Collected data
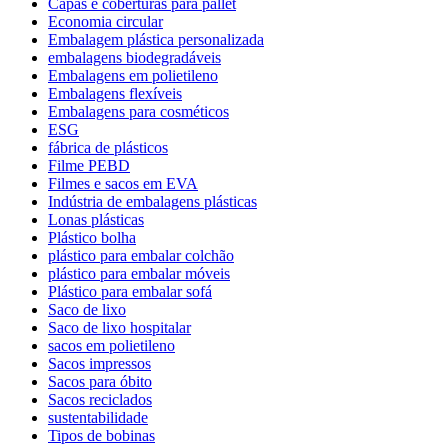
Capas e coberturas para pallet
Economia circular
Embalagem plástica personalizada
embalagens biodegradáveis
Embalagens em polietileno
Embalagens flexíveis
Embalagens para cosméticos
ESG
fábrica de plásticos
Filme PEBD
Filmes e sacos em EVA
Indústria de embalagens plásticas
Lonas plásticas
Plástico bolha
plástico para embalar colchão
plástico para embalar móveis
Plástico para embalar sofá
Saco de lixo
Saco de lixo hospitalar
sacos em polietileno
Sacos impressos
Sacos para óbito
Sacos reciclados
sustentabilidade
Tipos de bobinas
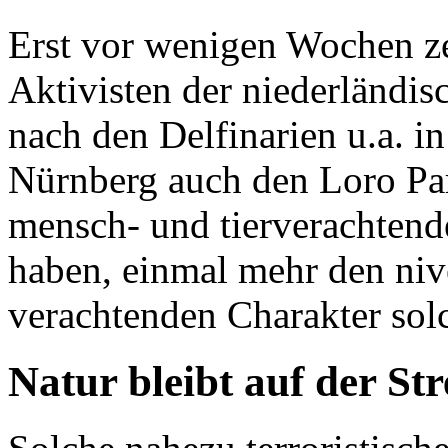
Erst vor wenigen Wochen zei
Aktivisten der niederländis
nach den Delfinarien u.a. 
Nürnberg auch den Loro Pa
mensch- und tierverachten
haben, einmal mehr den ni
verachtenden Charakter sol
Natur bleibt auf der St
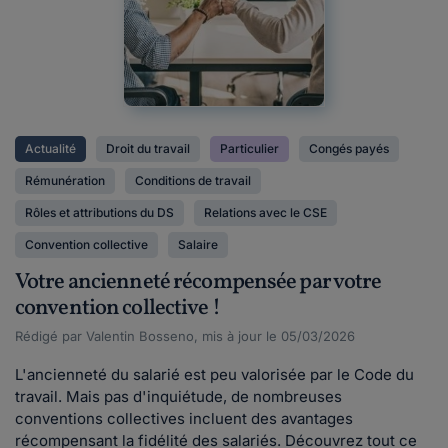
Actualité
Droit du travail
Particulier
Congés payés
Rémunération
Conditions de travail
Rôles et attributions du DS
Relations avec le CSE
Convention collective
Salaire
Votre ancienneté récompensée par votre
convention collective !
Rédigé par Valentin Bosseno, mis à jour le 05/03/2026
L'ancienneté du salarié est peu valorisée par le Code du
travail. Mais pas d'inquiétude, de nombreuses
conventions collectives incluent des avantages
récompensant la fidélité des salariés. Découvrez tout ce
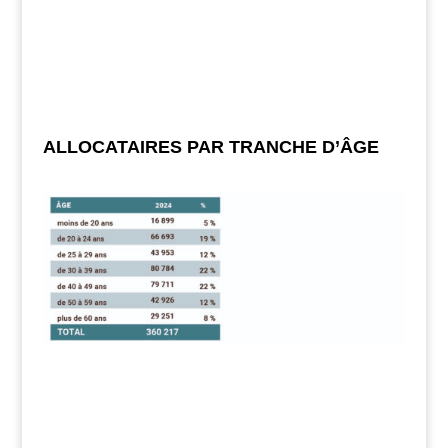
ALLOCATAIRES PAR TRANCHE D’ÂGE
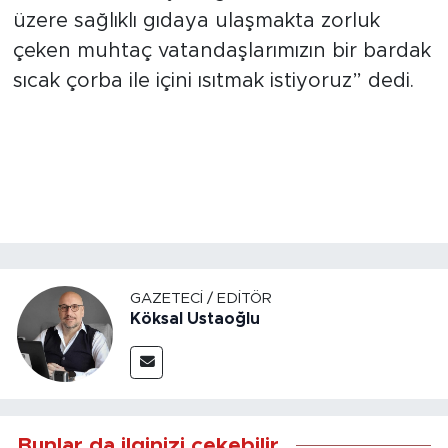
üzere sağlıklı gıdaya ulaşmakta zorluk
çeken muhtaç vatandaşlarımızın bir bardak
sıcak çorba ile içini ısıtmak istiyoruz” dedi.
GAZETECI / EDITÖR
Köksal Ustaoğlu
Bunlar da ilginizi çekebilir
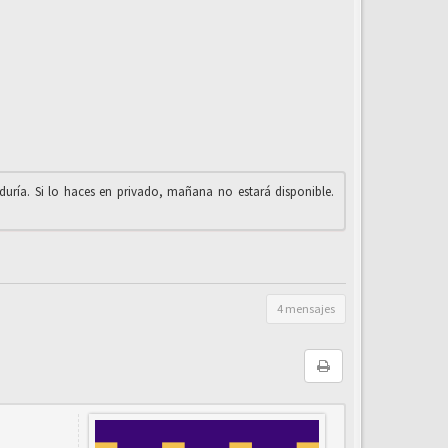
iduría. Si lo haces en privado, mañana no estará disponible.
4 mensajes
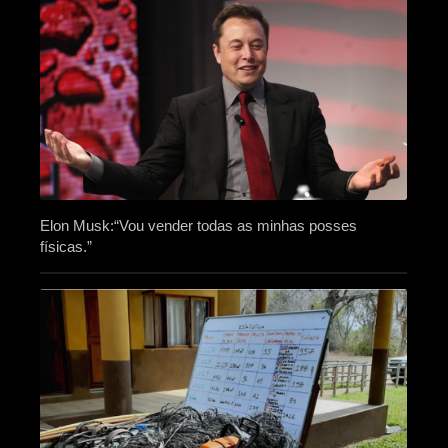
Elon Musk:“Vou vender todas as minhas posses
físicas.”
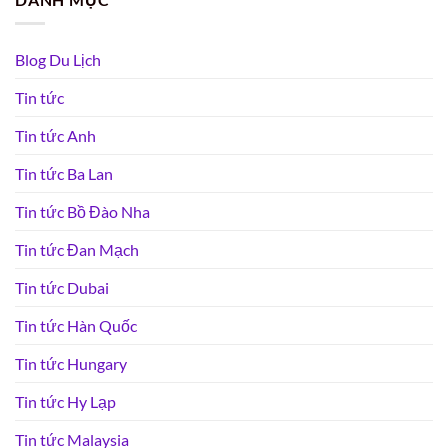
Blog Du Lịch
Tin tức
Tin tức Anh
Tin tức Ba Lan
Tin tức Bồ Đào Nha
Tin tức Đan Mạch
Tin tức Dubai
Tin tức Hàn Quốc
Tin tức Hungary
Tin tức Hy Lạp
Tin tức Malaysia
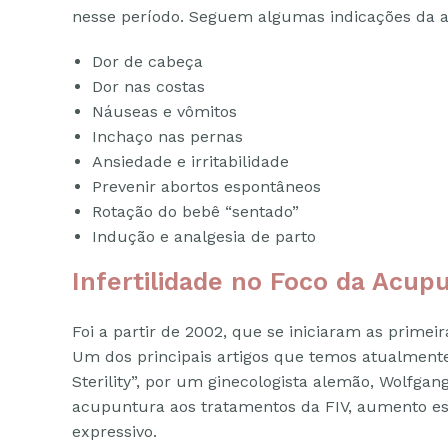
nesse período. Seguem algumas indicações da 
Dor de cabeça
Dor nas costas
Náuseas e vômitos
Inchaço nas pernas
Ansiedade e irritabilidade
Prevenir abortos espontâneos
Rotação do bebê “sentado”
Indução e analgesia de parto
Infertilidade no Foco da Acup
Foi a partir de 2002, que se iniciaram as primei
Um dos principais artigos que temos atualmente
Sterility”, por um ginecologista alemão, Wolfg
acupuntura aos tratamentos da FIV, aumento e
expressivo.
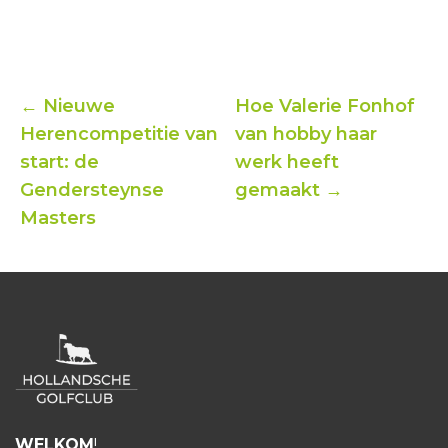
← Nieuwe
Hoe Valerie Fonhof
Herencompetitie van
van hobby haar
start: de
werk heeft
Gendersteynse
gemaakt →
Masters
WELKOM
!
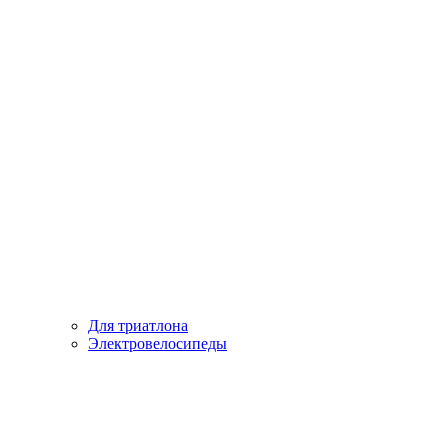
Для триатлона
Электровелосипеды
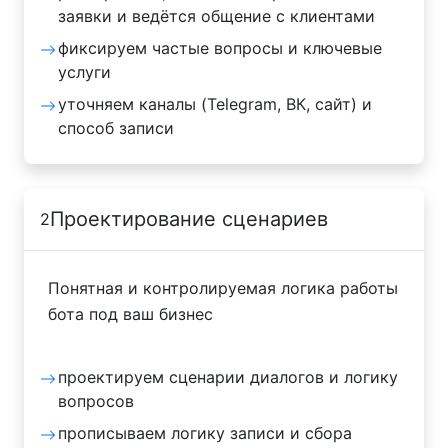
заявки и ведётся общение с клиентами
фиксируем частые вопросы и ключевые
услуги
уточняем каналы (Telegram, ВК, сайт) и
способ записи
Проектирование сценариев
2
Понятная и контролируемая логика работы
бота под ваш бизнес
проектируем сценарии диалогов и логику
вопросов
прописываем логику записи и сбора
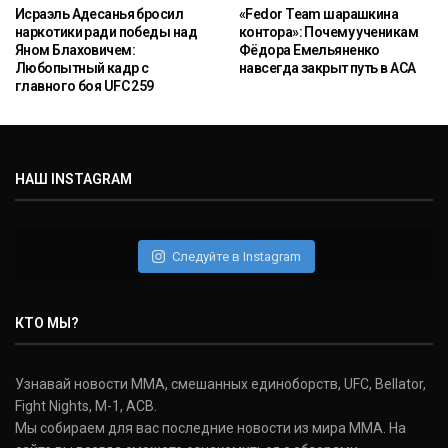
Исраэль Адесанья бросил
«Fedor Team шарашкина
наркотики ради победы над
контора»: Почему ученикам
Яном Блаховичем:
Фёдора Емельяненко
Любопытный кадр с
навсегда закрыт путь в ACA
главного боя UFC 259
НАШ INSTAGRAM
Следуйте в Instagram
КТО МЫ?
Узнавай новости ММА, смешанных единоборств, UFC, Bellator,
Fight Nights, M-1, ACB.
Мы собираем для вас последние новости из мира ММА. На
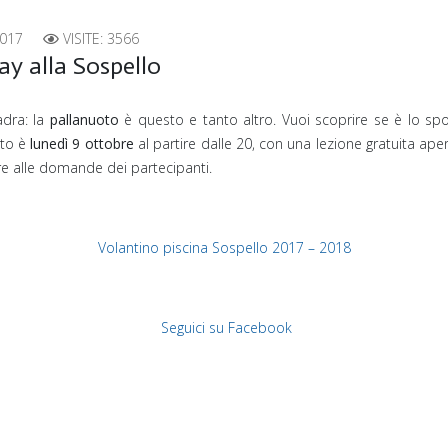
017
VISITE: 3566
ay alla Sospello
adra: la
pallanuoto
è questo e tanto altro. Vuoi scoprire se è lo spor
to è
lunedì 9 ottobre
al partire dalle 20, con una lezione gratuita aper
dere alle domande dei partecipanti.
Volantino piscina Sospello 2017 – 2018
Seguici su Facebook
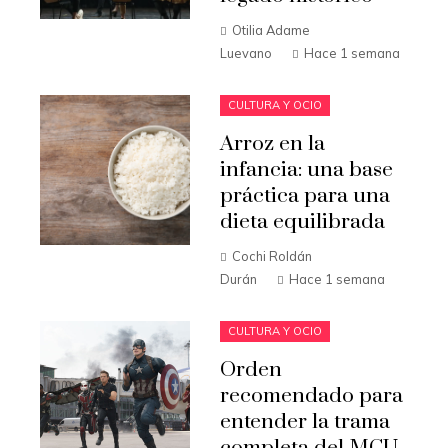
Otilia Adame
Luevano
Hace 1 semana
CULTURA Y OCIO
Arroz en la
infancia: una base
práctica para una
dieta equilibrada
Cochi Roldán
Durán
Hace 1 semana
CULTURA Y OCIO
Orden
recomendado para
entender la trama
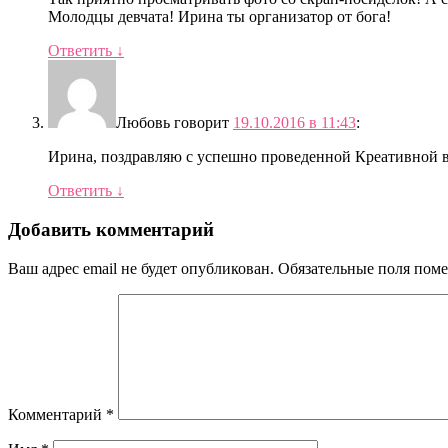
Молодцы девчата! Ирина ты организатор от бога!
Ответить
↓
Любовь
говорит
19.10.2016 в 11:43
:
Ирина, поздравляю с успешно проведенной Креативной в
Ответить
↓
Добавить комментарий
Ваш адрес email не будет опубликован.
Обязательные поля пом
Комментарий
*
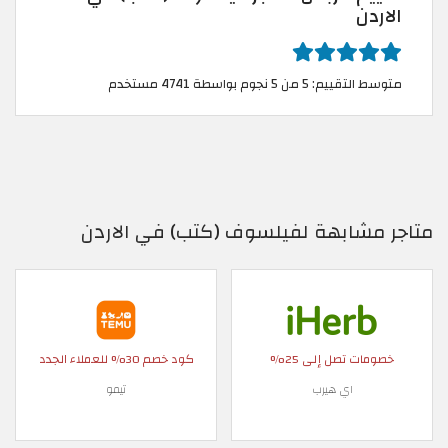
الاردن
متوسط التقييم: 5 من 5 نجوم بواسطة 4741 مستخدم
متاجر مشابهة لفيلسوف (كتب) في الاردن
خصومات تصل إلى 25%
كود خصم 30% للعملاء الجدد
اي هيرب
تيمو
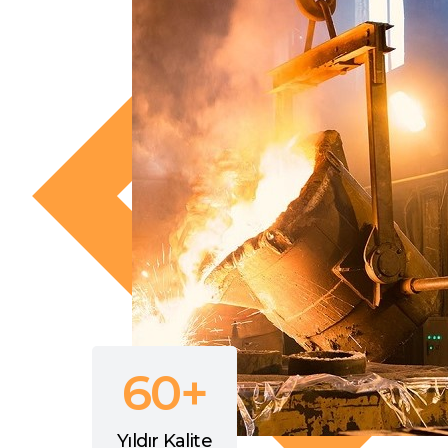
60+
Yıldır Kalite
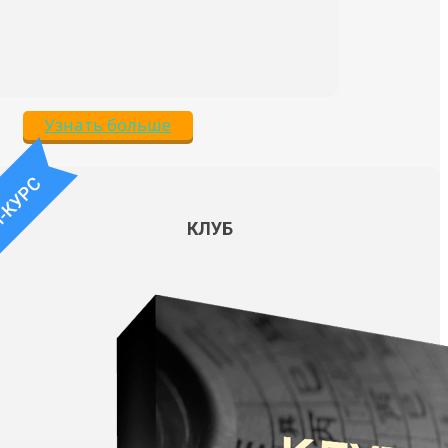
Узнать больше
КЛУБ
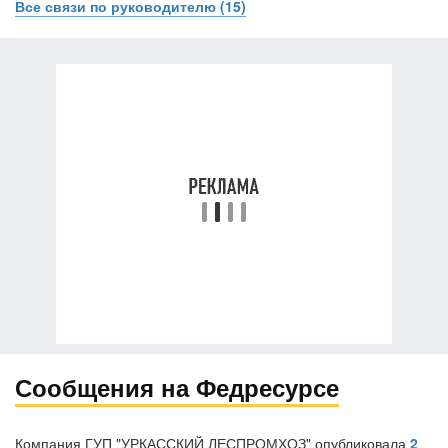
Все связи по руководителю (15)
Сообщения на Федресурсе
Компания ГУП "УРКАССКИЙ ЛЕСПРОМХОЗ" опубликовала
2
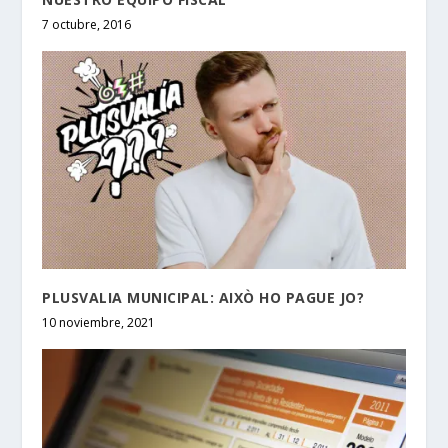
7 octubre, 2016
PLUSVALIA MUNICIPAL: AIXÒ HO PAGUE JO?
10 noviembre, 2021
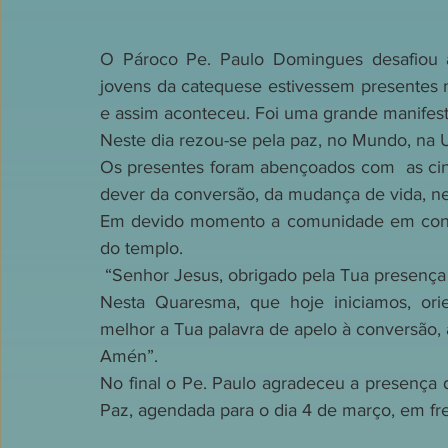
O Pároco Pe. Paulo Domingues desafiou a
jovens da catequese estivessem presentes 
e assim aconteceu. Foi uma grande manifest
Neste dia rezou-se pela paz, no Mundo, na Uc
Os presentes foram abençoados com  as cinz
dever da conversão, da mudança de vida, nes
Em devido momento a comunidade em conju
do templo.
 “Senhor Jesus, obrigado pela Tua presença
Nesta Quaresma, que hoje iniciamos, ori
melhor a Tua palavra de apelo à conversão,
Amén”.
No final o Pe. Paulo agradeceu a presença d
Paz, agendada para o dia 4 de março, em f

**Exercise requirements**
Give the number of lines in the records that contain the word "Ирина", and write nothing else.

**Finished task**
2